Arthur Sze is the author of nine books of poetry: The Ginkgo Light (Copper Canyon Press, forthcoming in 2009), Quipu (Copper Canyon, 2005), The Silk Dragon: Translations from the Chinese (Copper Canyon, 2001), The Redshifting Web: Poems 1970-1998 (Copper Canyon, 1998), Archipelago (Copper Canyon, 1995), River River  (Lost Roads, 1987), Dazzled (Floating Island, 1982), Two Ravens (1976; revised edition, Tooth of Time, 1984), and The Willow Wind  (1972; revised edition, Tooth of Time, 1981). His poems have appeared internationally in such publications as The American Poetry Review; Boston Review; Carnet de Route (Paris); Chicago Review; Conjunctions; Denver Quarterly; Field; The Georgia Review; Harvard Magazine; The Iowa Review; The Kenyon Review; Kyoto Journal; Manoa; New Letters; The New Yorker; Orion; The Paris Review; Ploughshares; The Poetry Foundation Website; Raster (Amsterdam); Unitas (Taipei); Virginia Quarterly Review; American Alphabets; The Best American Poetry; Hotel Parnassus: Poetry International 2007 (Amsterdam); In Company: An Anthology of New Mexico Poets after 1960; 2007 Pamirs Poetry Journey: The First Chinese-English Poetry Festival (Huangshan Mountain, China); Poets of the New Century; Pushcart Prize. His poems have been translated into Albanian, Bosnian, Chinese, Dutch, Italian, Romanian, and Turkish. He is the first Poet Laureate of Santa Fe (2006-2008) and is the recipient of a Western States Book Award for Translation (2002); a Lila Wallace-Reader’s Digest Writers’ Award (1998-2000); an Asian American Literary Award (1999); a Balcones Poetry Prize (1999); a Guggenheim Foundation Fellowship (1997); an American Book Award (1996); a Lannan Literary Award for Poetry (1995); three Witter Bynner Foundation for Poetry fellowships (1983, 1994, 1997); two National Endowment for the Arts Creative Writing fellowships (1982, 1993); a Howard Foundation Fellowship (1991); a New Mexico Arts Division Interdisciplinary Grant (1988); and the Eisner Prize, University of California at Berkeley (1971). He was a Visiting Hurst Professor at Washington University, a Doenges Visiting Artist at Mary Baldwin College, and has conducted residencies at Brown University, Bard College, and Naropa University.  He is also a Corresponding Editor for Manoa and is a professor emeritus at the Institute of American Indian Arts.
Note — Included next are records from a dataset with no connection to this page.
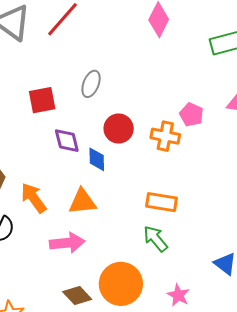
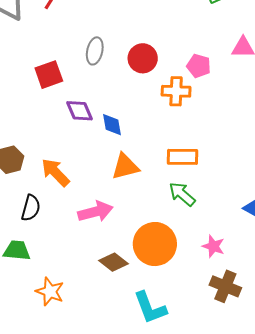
red circle: (119, 129) -> (143, 58), moved
orange triangle: (82, 202) -> (125, 167), moved

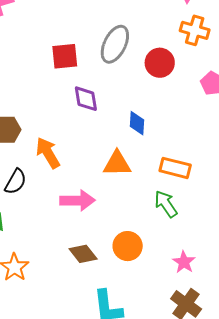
gray ellipse: (95, 51) -> (115, 44), size x1.4
orange cross: (176, 91) -> (195, 30), moved
blue diamond: (112, 125) -> (137, 123), moved
orange circle: (155, 244) -> (128, 246), size x0.7

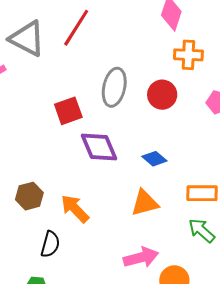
purple diamond: (86, 99) -> (99, 147), size x1.4
blue diamond: (137, 123) -> (154, 159), turned -40
pink arrow: (77, 201) -> (141, 257), moved

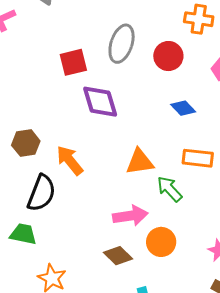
blue diamond: (154, 159) -> (183, 108), moved
green arrow: (202, 230) -> (170, 189), moved
black semicircle: (50, 244) -> (41, 193), size x1.4

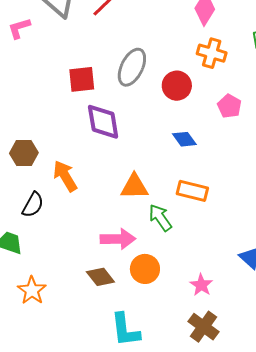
black semicircle: (41, 193) -> (33, 205), size x0.7

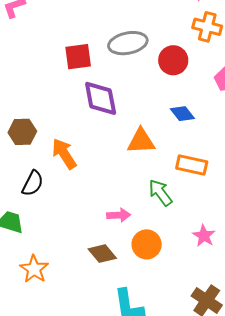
gray ellipse: (132, 67) -> (128, 43), turned 54
orange triangle: (134, 187) -> (141, 141), moved
pink arrow: (118, 239) -> (119, 215), size x0.7
pink star: (201, 285) -> (204, 236), moved

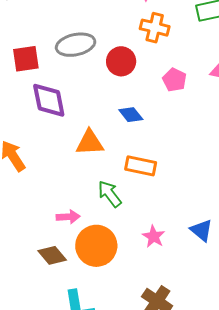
orange circle: (147, 244) -> (96, 246), size x1.4

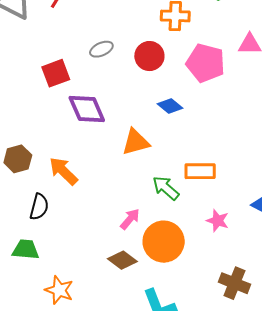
gray ellipse: (76, 45) -> (101, 49), size x0.6
pink pentagon: (174, 80) -> (206, 63), size x1.6
orange rectangle: (141, 166) -> (200, 171), moved
pink arrow: (68, 217) -> (130, 219), turned -35

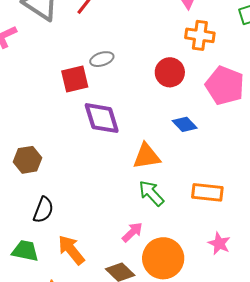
gray ellipse: (101, 49) -> (102, 59), moved
orange arrow: (63, 171) -> (71, 250), moved
green arrow: (166, 188) -> (151, 193), moved

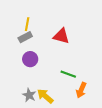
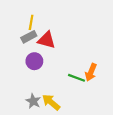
red triangle: (61, 36) -> (47, 40), moved
orange arrow: (81, 90) -> (91, 72), moved

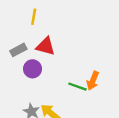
yellow line: (31, 22) -> (34, 17), moved
gray rectangle: (29, 37) -> (18, 50), moved

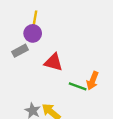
red triangle: (46, 46) -> (53, 62), moved
purple circle: (33, 69) -> (33, 33), moved

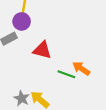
orange arrow: (93, 81) -> (81, 68), turned 102

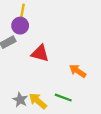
green line: (66, 74) -> (63, 98), moved

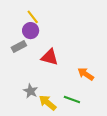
yellow line: (22, 11) -> (33, 17), turned -48
gray star: (20, 100) -> (31, 91), moved

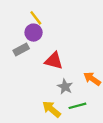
gray star: (31, 91) -> (65, 87), moved
green line: (72, 99) -> (77, 106), turned -35

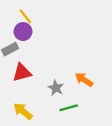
red triangle: (54, 61) -> (22, 73), moved, turned -30
yellow arrow: (52, 109) -> (23, 111), moved

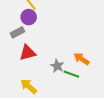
green line: (69, 108) -> (71, 74), moved, turned 35

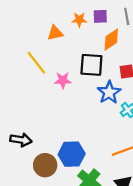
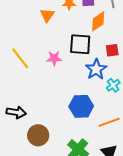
orange triangle: (55, 33) -> (47, 15), turned -42
yellow line: (36, 63) -> (20, 58), moved
blue hexagon: (72, 154) -> (81, 106), moved

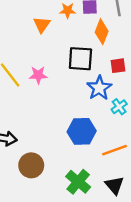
orange diamond: (98, 21) -> (102, 32), turned -35
pink star: (54, 58) -> (38, 75), moved

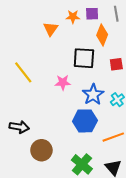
pink star: (38, 75) -> (63, 82), moved
blue star: (99, 88) -> (93, 95), moved

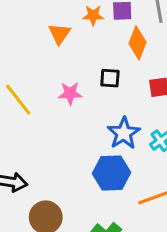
black square: (84, 58) -> (110, 78), size x0.6
pink star: (63, 82) -> (70, 93), moved

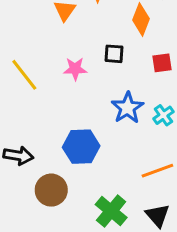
blue hexagon: (111, 173) -> (81, 147), moved

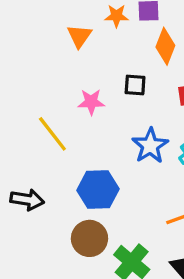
yellow line: (24, 75) -> (52, 134), moved
brown circle: (51, 190) -> (89, 238), moved

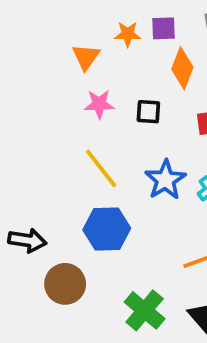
pink star: (91, 102) -> (99, 104), moved
yellow line: (52, 134) -> (101, 168), moved
brown circle: (89, 238) -> (65, 284), moved

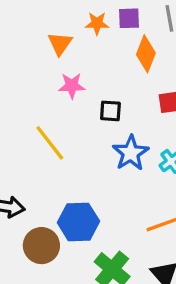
black square: (148, 112) -> (110, 111), moved
yellow line: (101, 168) -> (50, 143), moved
blue hexagon: (107, 229) -> (78, 222), moved

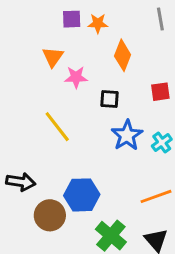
purple square: (129, 18) -> (72, 19), moved
orange triangle: (60, 44) -> (53, 57), moved
orange diamond: (146, 54) -> (123, 55), moved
"Poetry matters more than ever before, because we are more challenged than ever before. Poetry is the essential language that, endlessly branching, enables us to live deeply and envision what matters most. Although it has been said that "poetry makes nothing happen," poetry dissolves boundaries"it is the finite that puts us in touch with the infinite--and , as languages and species vanish every day, it is a crucial vehicle by which we apprehend the urgency and precarious splendor of existence."